Oh I am not saying I suspect my brother of doing anything underhanded with the 529; it’s just been a general frustration with how noncommunicative he is about, well, everything. And particularly anything that involves money and/or Dad. He doesn’t return phone calls basically ever and ignores emails for months at a time unless it suits his purposes. It’s been completely exasperating to deal with him.

Yeah, I am just going to deal with transferring the existing plan into one that I can manage and then figure out the next step (if any) after that. He may not be that into school, but he is smart enough to know that working at the local fast-food joint is not a life plan and he will need some kind of further education or training.

It really doesn’t because if he doesn’t end up using all the funds for qualified reasons then there will be taxes/penalties to be paid when it’s withdrawn - unless there is someone the funds can be transferred to. ( You can transfer to specified relatives - when my daughter finished school. I transferred what was left to my son, and when my granddaughter was born, I transferred what was left in my son’s account. When my grandson was born, I split the funds between him and his sister)

This is true, but with recent changes to the rules, unused funds from 529 plans can be rolled-over to a qualifying Roth IRA, without penalty, after 15 years have passed from when the 529 was opened. For my kids, that will be in a couple years, and the leftover fundage will be transferred to their long-term savings.
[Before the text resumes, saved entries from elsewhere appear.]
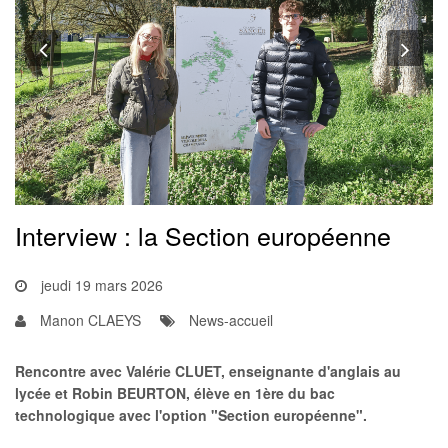
Previous
Nex
Interview : la Section européenne
jeudi 19 mars 2026
Manon CLAEYS
News-accueil
Rencontre avec Valérie CLUET, enseignante d'anglais au
lycée et Robin BEURTON, élève en 1ère du bac
technologique avec l'option "Section européenne".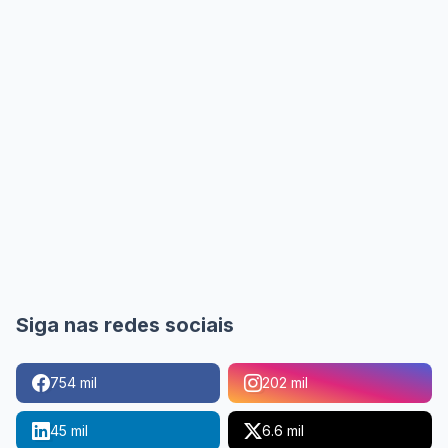
Siga nas redes sociais
754 mil
202 mil
45 mil
6.6 mil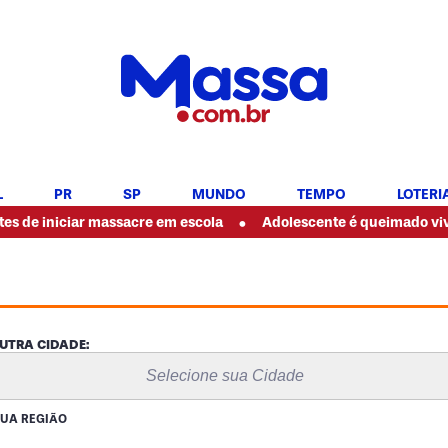
L
PR
SP
MUNDO
TEMPO
LOTERI
•
iar massacre em escola
Adolescente é queimado vivo por amig
UTRA CIDADE:
Selecione sua Cidade
SUA REGIÃO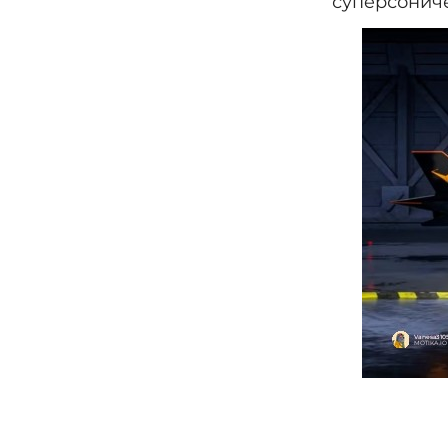
супeрсониче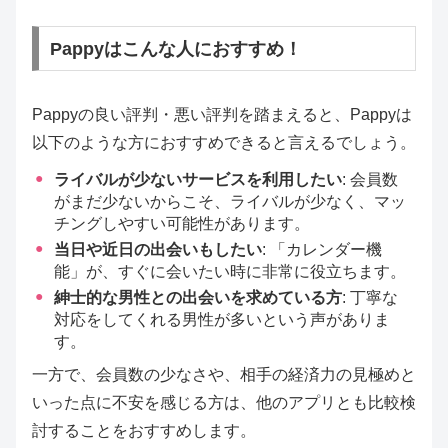
Pappyはこんな人におすすめ！
Pappyの良い評判・悪い評判を踏まえると、Pappyは
以下のような方におすすめできると言えるでしょう。
ライバルが少ないサービスを利用したい
: 会員数
がまだ少ないからこそ、ライバルが少なく、マッ
チングしやすい可能性があります。
当日や近日の出会いもしたい
: 「カレンダー機
能」が、すぐに会いたい時に非常に役立ちます。
紳士的な男性との出会いを求めている方
: 丁寧な
対応をしてくれる男性が多いという声がありま
す。
一方で、会員数の少なさや、相手の経済力の見極めと
いった点に不安を感じる方は、他のアプリとも比較検
討することをおすすめします。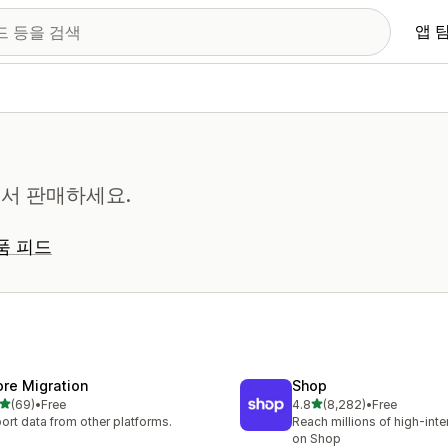
앱 
서 판매하세요.
품 피드
ore Migration
Shop
별 5개 중
별 5개 중
(69)
•
Free
4.8
(8,282)
•
Free
리뷰 69개
총 리뷰 8282개
ort data from other platforms.
Reach millions of high-int
on Shop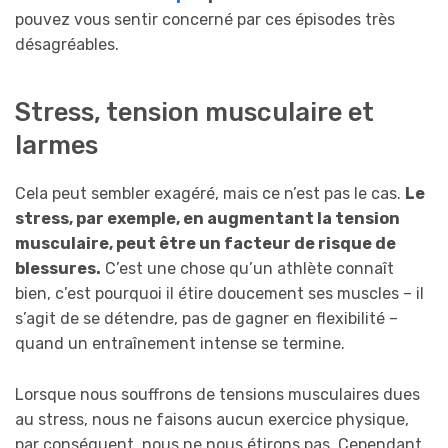
pouvez vous sentir concerné par ces épisodes très
désagréables.
Stress, tension musculaire et
larmes
Cela peut sembler exagéré, mais ce n’est pas le cas.
Le
stress, par exemple, en augmentant la tension
musculaire, peut être un facteur de risque de
blessures.
C’est une chose qu’un athlète connaît
bien, c’est pourquoi il étire doucement ses muscles – il
s’agit de se détendre, pas de gagner en flexibilité –
quand un entraînement intense se termine.
Lorsque nous souffrons de tensions musculaires dues
au stress, nous ne faisons aucun exercice physique,
par conséquent, nous ne nous étirons pas. Cependant,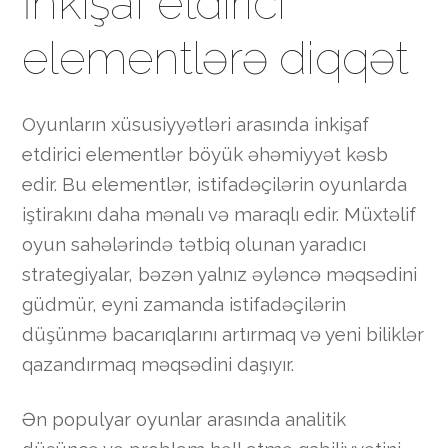
İnkişaf etdirici
elementlərə diqqət
Oyunların xüsusiyyətləri arasında inkişaf
etdirici elementlər böyük əhəmiyyət kəsb
edir. Bu elementlər, istifadəçilərin oyunlarda
iştirakını daha mənalı və maraqlı edir. Müxtəlif
oyun sahələrində tətbiq olunan yaradıcı
strategiyalar, bəzən yalnız əyləncə məqsədini
güdmür, eyni zamanda istifadəçilərin
düşünmə bacarıqlarını artırmaq və yeni biliklər
qazandırmaq məqsədini daşıyır.
Ən populyar oyunlar arasında analitik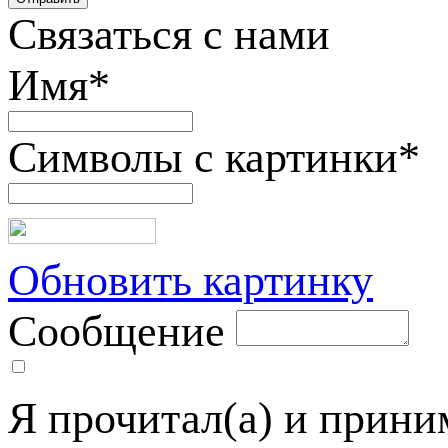
Связаться с нами
Имя
*
Символы с картинки
*
Обновить картинку
Сообщение
Я прочитал(а) и прин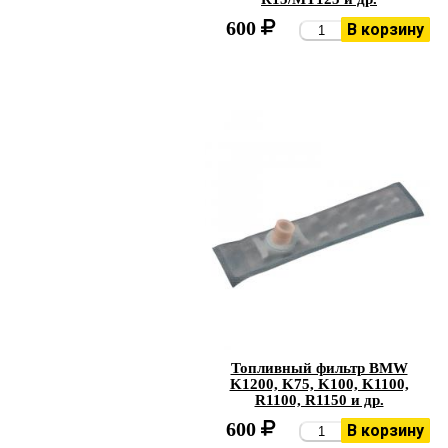
600
В корзину
Топливный фильтр BMW
K1200, K75, K100, K1100,
R1100, R1150 и др.
600
В корзину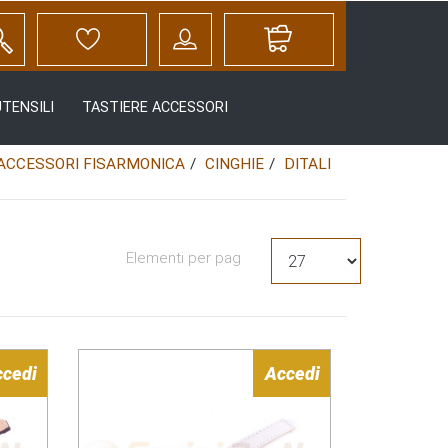
UTENSILI
TASTIERE ACCESSORI
ACCESSORI FISARMONICA
CINGHIE
DITALI
Elementi per pag
ccedi
Accedi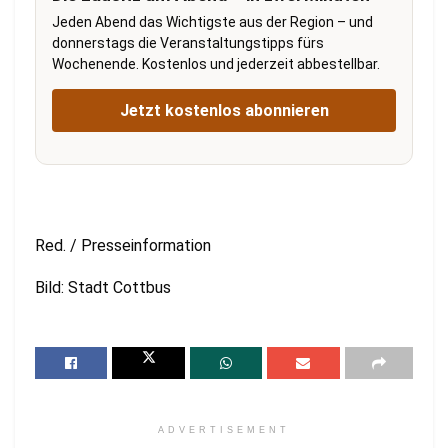
Jeden Abend das Wichtigste aus der Region – und
donnerstags die Veranstaltungstipps fürs
Wochenende. Kostenlos und jederzeit abbestellbar.
Jetzt kostenlos abonnieren
Red. / Presseinformation
Bild: Stadt Cottbus
ADVERTISEMENT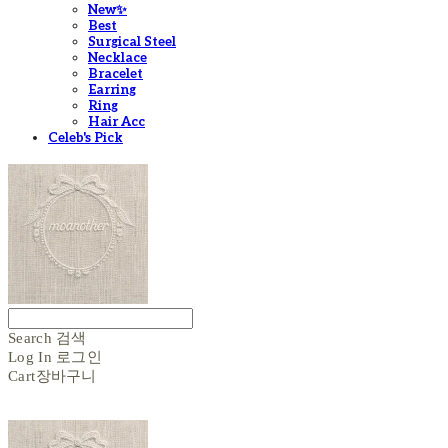
New✨
Best
Surgical Steel
Necklace
Bracelet
Earring
Ring
Hair Acc
Celeb's Pick
Search
검색
Log In
로그인
Cart
장바구니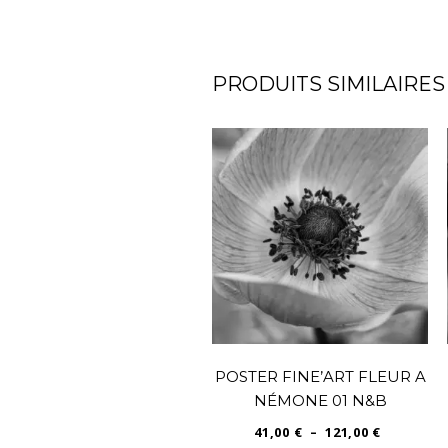
PRODUITS SIMILAIRES
POSTER FINE’ART FLEUR A
NÉMONE 01 N&B
PLAGE
41,00
€
–
121,00
€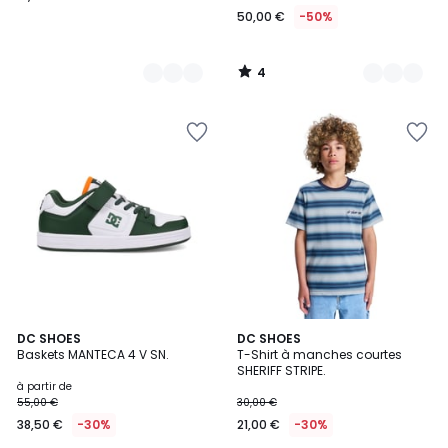
50,00 €
-50%
4
/
5
2
DC SHOES
DC SHOES
Baskets MANTECA 4 V SN.
T-Shirt à manches courtes
Couleurs
SHERIFF STRIPE.
à partir de
55,00 €
30,00 €
38,50 €
-30%
21,00 €
-30%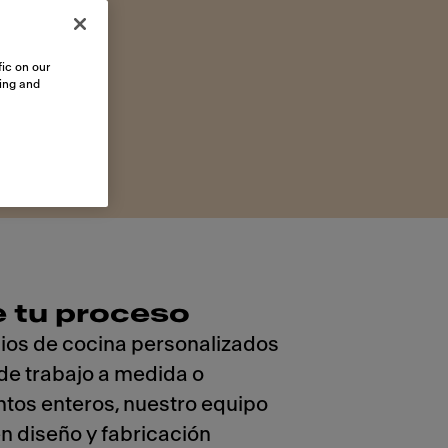
ic on our
sing and
e tu proceso
ios de cocina personalizados
de trabajo a medida o
tos enteros, nuestro equipo
n diseño y fabricación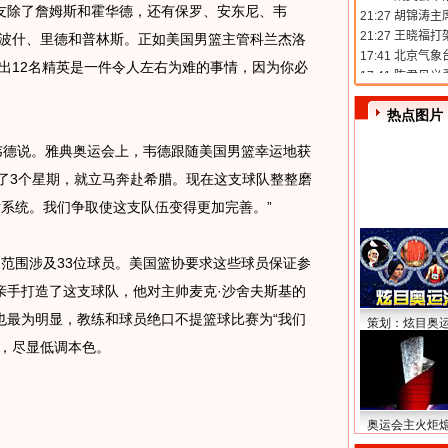
除了詹姆斯和霍华德，还有保罗、安东尼、韦
、波什、里德和普林斯。正如美国男篮主管科兰杰洛
出12名精英是一件令人左右为难的事情，因为你必
热点图片
德说。雅典奥运会上，韦德跟随美国男篮幸运地获
训练了3个星期，就立马奔赴希腊。现在这支球队整整磨
系统。我们争取使这支队伍变得更加完善。”
围涉及33位球员。美国篮协要求这些球员保证参
亲手打造了这支球队，他对主帅麦克·沙舍夫斯基的
也最为明显，教练和球员绝口不提篮球比赛为“我们
策划：炫目奥
队，尽显低调本色。
奥运会主火炬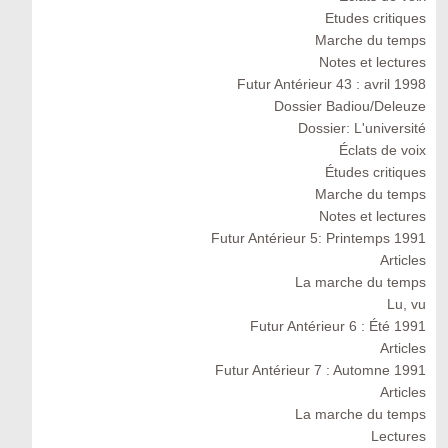
Etudes critiques
Marche du temps
Notes et lectures
Futur Antérieur 43 : avril 1998
Dossier Badiou/Deleuze
Dossier: L'université
Éclats de voix
Études critiques
Marche du temps
Notes et lectures
Futur Antérieur 5: Printemps 1991
Articles
La marche du temps
Lu, vu
Futur Antérieur 6 : Été 1991
Articles
Futur Antérieur 7 : Automne 1991
Articles
La marche du temps
Lectures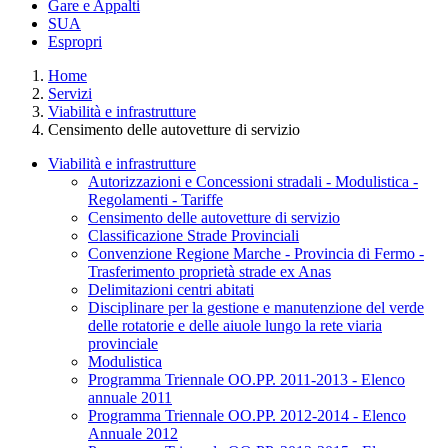
Gare e Appalti
SUA
Espropri
Home
Servizi
Viabilità e infrastrutture
Censimento delle autovetture di servizio
Viabilità e infrastrutture
Autorizzazioni e Concessioni stradali - Modulistica -
Regolamenti - Tariffe
Censimento delle autovetture di servizio
Classificazione Strade Provinciali
Convenzione Regione Marche - Provincia di Fermo -
Trasferimento proprietà strade ex Anas
Delimitazioni centri abitati
Disciplinare per la gestione e manutenzione del verde
delle rotatorie e delle aiuole lungo la rete viaria
provinciale
Modulistica
Programma Triennale OO.PP. 2011-2013 - Elenco
annuale 2011
Programma Triennale OO.PP. 2012-2014 - Elenco
Annuale 2012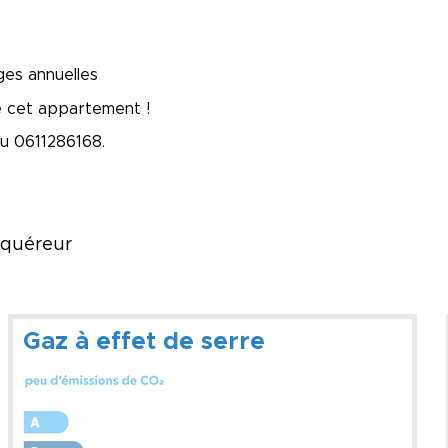
ges annuelles
e cet appartement !
au 0611286168.
acquéreur
Gaz à effet de serre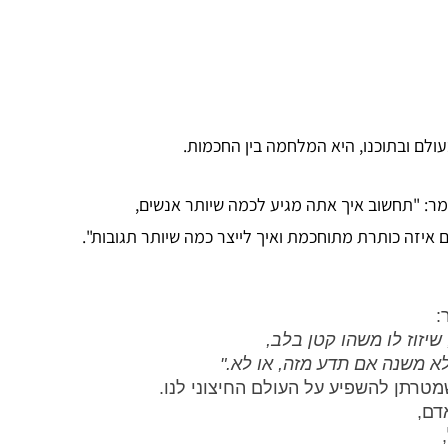
ם ובתוכנו, היא המלחמה בין החכמות.
ומר: "תחשוב איך אתה מגיע לכמה שיותר אנשים,
 איזה כותרת מתוחכמת ואיך לייצר כמה שיותר תגובות".
 
זוז לו משהו קטן בלב, 
לא משנה אם תדע מזה, או לא."
מטרתן להשפיע על העולם החיצוני לנו. 
ם, 
 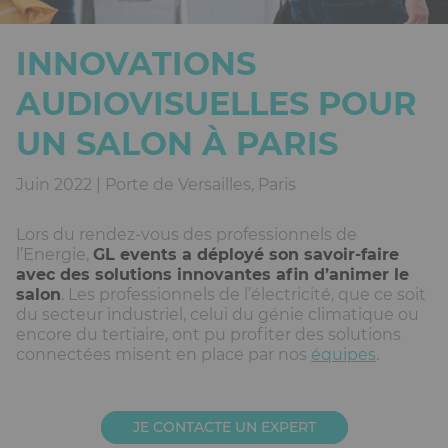
INNOVATIONS
AUDIOVISUELLES POUR
UN SALON À PARIS
Juin 2022 | Porte de Versailles, Paris
Lors du rendez-vous des professionnels de
l’Energie,
GL events a déployé son savoir-faire
avec des solutions innovantes afin d’animer le
salon
. Les professionnels de l’électricité, que ce soit
du secteur industriel, celui du génie climatique ou
encore du tertiaire, ont pu profiter des solutions
connectées misent en place par nos
équipes
.
JE CONTACTE UN EXPERT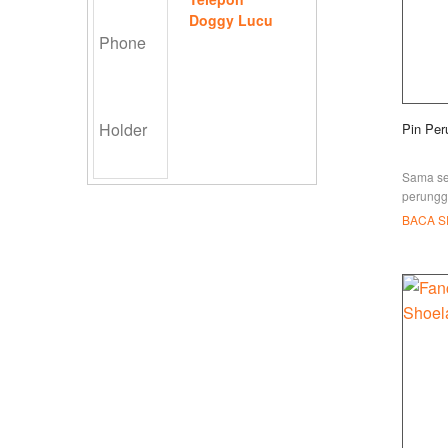
Doggy Lucu
Pin Pe
Sama se
perunggu
perungg
BACA 
perungg
dipukul
cukup p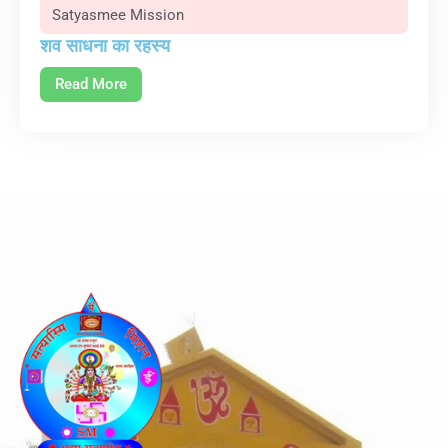
Satyasmee Mission
शव साधना का रहस्य
Read More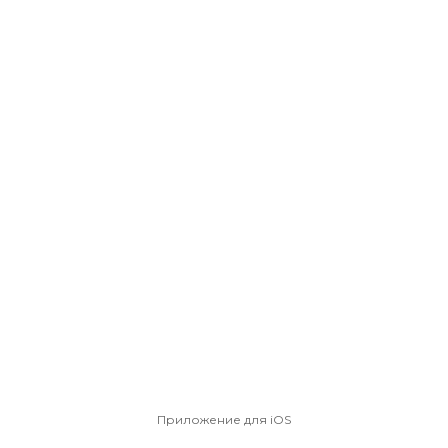
Приложение для iOS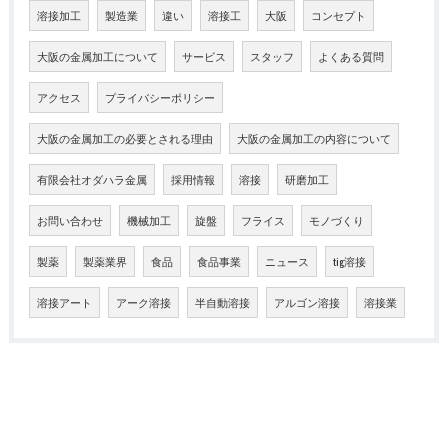
溶接加工
製造業
違い
溶接工
大阪
コンセプト
大阪の金属加工について
サービス
スタッフ
よくある質問
アクセス
プライバシーポリシー
大阪の金属加工の必要とされる理由
大阪の金属加工の内容について
有限会社オダハラ金属
採用情報
溶接
研磨加工
お問い合わせ
機械加工
旋盤
フライス
モノづくり
製薬
製薬業界
食品
食品事業
ニュース
tig溶接
溶接アート
アーク溶接
半自動溶接
アルゴン溶接
溶接業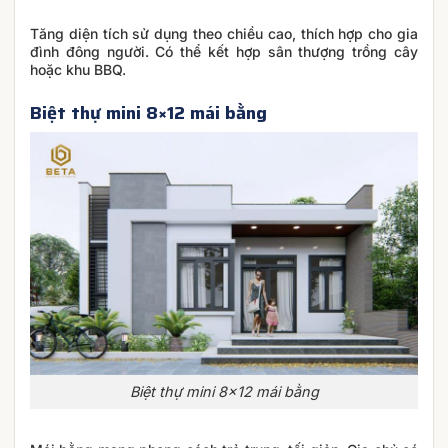
Tăng diện tích sử dụng theo chiều cao, thích hợp cho gia
đình đông người. Có thể kết hợp sân thượng trồng cây
hoặc khu BBQ.
Biệt thự mini 8×12 mái bằng
Biệt thự mini 8×12 mái bằng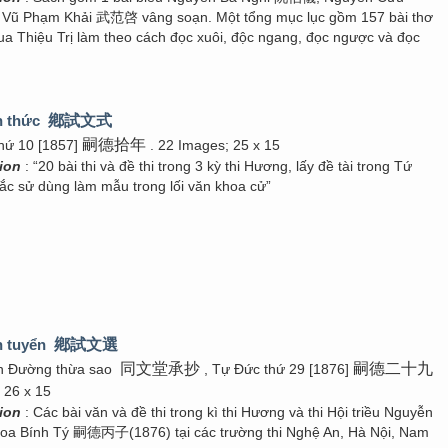
ũ Phạm Khải 武范啓 vâng soạn. Một tổng mục lục gồm 157 bài thơ
ua Thiệu Trị làm theo cách đọc xuôi, độc ngang, đọc ngược và đọc
n thức
鄕試文式
嗣德拾年
hứ 10 [1857]
. 22 Images; 25 x 15
tion
: “20 bài thi và đề thi trong 3 kỳ thi Hương, lấy đề tài trong Tứ
Bắc sử dùng làm mẫu trong lối văn khoa cử”
n tuyển
鄕試文選
同文堂承抄
嗣德二十九
n Đường thừa sao
, Tự Đức thứ 29 [1876]
 26 x 15
tion
: Các bài văn và đề thi trong kì thi Hương và thi Hội triều Nguyễn
oa Bính Tý 嗣德丙子(1876) tại các trường thi Nghệ An, Hà Nội, Nam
The OP should consider this if they are going to open a new 529 to transfer the money into - it will be 2039 before you could transfer any unused money over to your nephew (or yourself) without penalty. Perhaps there is a way to just get control over the existing fund - can your brother transfer ownership to you? That way you could manage the 529 without any of these other considerations. Note that you can still transfer to another family member as @doreen mentions at any time (not having to wait 15 years).

Do not move the plan out of NY without the advice of a competent tax advisor. It looks like at least two of the three plans NY operates explicitly treat moving the funds across state lines as a taxable event.

You can manage an NY plan with you named as the owner just as well as an IL plan.